Containing security incidents
The last thing you want to deal with during an incident is an even bigger incident. Containment is extremely important to stop the bleeding and prevent further damage. It also allows you to use your incident response resources more efficiently and avoid exhausting your analysis and remediation capacity. Some common containment activities include- Disabling Internet connectivity for affected systems
- Isolating/quarantining malware-infected systems from the rest of your network
- Reviewing and/or changing potentially compromised passwords
- Capturing forensic images and memory dumps from impacted systems
Eradicating security incidents
By the time you reach this phase, your primary mission is to remove the threat from your system(s). Eradication involves eliminating any components of the incident that remain. Depending on the number of impacted hosts, this phase can be fairly short or last for quite some time. Here are some key activities during this phase:- Securely removing all traces malware
- Disabling or recreating impacted user and system accounts
- Identifying and patching all vulnerabilities (starting with the ones that led to the breach!)
- Restore known good backups
- Wipe or rebuild critically damaged systems
Recovering from security incidents
The objective of the Recovery phase is to bring impacted systems back into your operational environment and fully resume business as usual. Depending on your organization’s IR Plan, this phase may be closely aligned or share steps with the Eradication phase. It can take several months to fully recover from a large-scale compromise, So you need to have both short-term and long-term recovery objectives that align with your organization’s needs. Some common recovery activities include- Confirming vulnerabilities have been patched and fully remediated
- Validating systems are functioning normally
- Restoring systems to normal operations (for example, reconnecting Internet access, restoring connection to your production network, and so on)
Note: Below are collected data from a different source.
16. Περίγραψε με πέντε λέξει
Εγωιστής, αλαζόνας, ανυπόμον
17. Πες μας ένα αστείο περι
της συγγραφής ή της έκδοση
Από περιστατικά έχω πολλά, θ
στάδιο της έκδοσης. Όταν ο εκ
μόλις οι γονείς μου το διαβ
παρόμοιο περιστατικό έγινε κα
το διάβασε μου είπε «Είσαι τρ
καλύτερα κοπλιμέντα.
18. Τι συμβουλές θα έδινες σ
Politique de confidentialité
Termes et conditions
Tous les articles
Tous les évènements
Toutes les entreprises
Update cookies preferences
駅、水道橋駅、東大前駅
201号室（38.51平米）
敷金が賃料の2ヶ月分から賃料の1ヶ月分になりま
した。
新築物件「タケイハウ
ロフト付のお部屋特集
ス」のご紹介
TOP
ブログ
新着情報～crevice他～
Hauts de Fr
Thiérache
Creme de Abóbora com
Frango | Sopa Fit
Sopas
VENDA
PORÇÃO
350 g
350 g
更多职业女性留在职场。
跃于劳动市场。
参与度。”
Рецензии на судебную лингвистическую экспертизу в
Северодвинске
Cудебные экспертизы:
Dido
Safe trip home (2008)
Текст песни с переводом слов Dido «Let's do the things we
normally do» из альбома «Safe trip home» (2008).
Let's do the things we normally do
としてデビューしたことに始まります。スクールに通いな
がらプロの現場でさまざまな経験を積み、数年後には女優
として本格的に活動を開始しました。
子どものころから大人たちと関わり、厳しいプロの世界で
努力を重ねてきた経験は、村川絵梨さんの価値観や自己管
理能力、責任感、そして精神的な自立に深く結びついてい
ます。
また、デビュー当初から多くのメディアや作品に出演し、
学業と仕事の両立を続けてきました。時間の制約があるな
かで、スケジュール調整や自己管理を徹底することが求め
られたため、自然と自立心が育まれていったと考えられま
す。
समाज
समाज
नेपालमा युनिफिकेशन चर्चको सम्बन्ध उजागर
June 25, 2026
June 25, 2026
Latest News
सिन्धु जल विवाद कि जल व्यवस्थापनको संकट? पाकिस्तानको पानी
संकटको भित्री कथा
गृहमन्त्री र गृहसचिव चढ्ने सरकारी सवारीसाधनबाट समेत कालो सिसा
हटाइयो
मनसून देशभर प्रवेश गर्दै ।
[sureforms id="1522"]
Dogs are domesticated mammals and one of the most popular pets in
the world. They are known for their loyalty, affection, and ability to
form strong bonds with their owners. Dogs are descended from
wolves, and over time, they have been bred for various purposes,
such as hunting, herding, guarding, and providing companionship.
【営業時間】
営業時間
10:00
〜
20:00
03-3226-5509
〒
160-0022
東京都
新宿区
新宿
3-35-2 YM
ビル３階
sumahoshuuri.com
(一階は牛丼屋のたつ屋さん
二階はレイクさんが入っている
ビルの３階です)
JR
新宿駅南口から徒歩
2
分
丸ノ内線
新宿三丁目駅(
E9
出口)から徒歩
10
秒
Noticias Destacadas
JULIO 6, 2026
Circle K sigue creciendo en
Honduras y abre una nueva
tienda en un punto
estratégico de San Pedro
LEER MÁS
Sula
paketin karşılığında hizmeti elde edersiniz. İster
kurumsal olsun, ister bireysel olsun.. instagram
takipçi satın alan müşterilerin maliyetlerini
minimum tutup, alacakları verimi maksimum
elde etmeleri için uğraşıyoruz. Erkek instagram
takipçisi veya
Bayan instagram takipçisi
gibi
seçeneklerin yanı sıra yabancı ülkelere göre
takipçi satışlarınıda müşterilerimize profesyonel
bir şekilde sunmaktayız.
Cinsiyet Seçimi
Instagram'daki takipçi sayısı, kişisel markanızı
- Closely monitoring systems for any remaining signs of undesirable activity
Conducting a security incident post-mortem
After your systems are back up and running and the worst is over, you need to focus your attention on the lessons learned from the incident. The primary objective of the Post-Mortem phase is to document the lessons and implement the changes required to prevent a similar type of incident from happening in the future. All members of the Incident Response Team (and supporting personnel) should meet to discuss what worked, what didn’t work, and what needs to change within the organization moving forward. Here are some questions to consider during Post-Mortem discovery and documentation:- What vulnerability (technical or otherwise) did this breach exploit?
- What could have been done differently to prevent this incident or decrease its impact on your organization?
- How can you respond more effectively during future incidents?
- What policies need to be updated, and with what content?
- How should you train your employees differently?
- What security controls need to be modified or implemented?
- Do you have proper funding to ensure you are prepared to handle future breaches?
For a more in-depth review of handling security incidents, refer to NIST’s Computer Security Incident Handling Guide (SP 800-61).